Seit Anfang 2020 wurden weitreichende Corona-Schutzmaßnahmen erlassen, die stark in die Freiheitsrechte eingreifen: Kontaktverbote, Ausgangsbeschränkungen, Abstandsgebote, die Schließung von Schulen, Hochschulen, Betrieben, Gaststätten und Geschäften, Veranstaltungs- und Versammlungsverbote, Besuchsbeschränkungen und Einreiseverbote. Auch die Parlamente gerieten vielerorts in der Gesundheitskrise unter Druck.
Es stellt sich die Frage, welche Steuerungskraft Verfassungen zukommt. Vor diesem Hintergrund geht das Projekt der Frage nach, wie die Verfassungen in Deutschland und Italien eingebracht wurden und wie sie die Diskurse in den beiden Ländern geprägt haben. Der vergleichende Einstiegspunkt ist, wie zwei unterschiedliche Verfassungsrechtssysteme auf dieselbe Herausforderung reagieren und mobilisiert werden.

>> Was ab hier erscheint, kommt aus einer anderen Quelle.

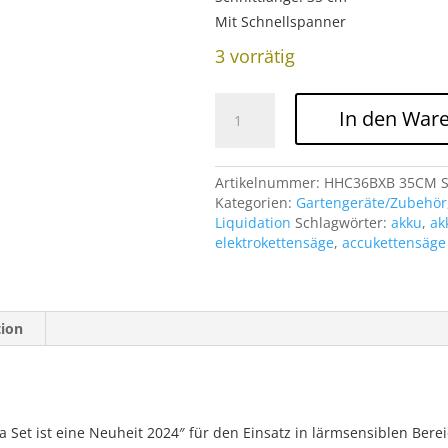
499.00
Mit Schnellspanner
3 vorrätig
HHC36BXB
In den War
35CM
Akku
Kettensäge
Honda
Artikelnummer:
HHC36BXB 35CM Set
Set
Kategorien:
Gartengeräte/Zubehör
Menge
Liquidation
Schlagwörter:
akku
,
ak
elektrokettensäge
,
accukettensäge
tion
et ist eine Neuheit 2024″ für den Einsatz in lärmsensiblen Bere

Das Forschungsziel ist zum einen ein deskriptives: Angesichts der historischen Bedeutung der Ereignisse im Jahr 2020 ist es notwendig, den verfassungsrechtlichen Umgang mit der Pandemie festzuhalten und zu ordnen. Zum anderen soll aus der Gegenüberstellung des deutschen und italienischen Verfassungssystems das verfassungsrechtliche Verständnis der beiden Rechtsordnungen vertieft, mehr über ihre verfassungsrechtlichen Strukturen, deren Verhältnis zu Krisensituationen, verfassungskulturell geprägte Verhaltensmuster sowie die Rolle der Gerichte, Verfassungsrechtswissenschaften und Medien in Krisenzeiten gelernt werden. Indem die deutsche „Innenschau“ durch den Blick nach Italien über die eigenen Grenzen hinaus erweitert wird, soll die Möglichkeit geschaffen werden, eine neue Sichtweise auf scheinbar Altbekanntes zu bekommen. Die Antworten der Verfassungsrechtssysteme sind nicht nur für den aktuellen Moment der Pandemie relevant, sondern geben breiteren Aufschluss über die Verfassungsrechtssysteme und ihre Reaktionsfähigkeit auf Krisen.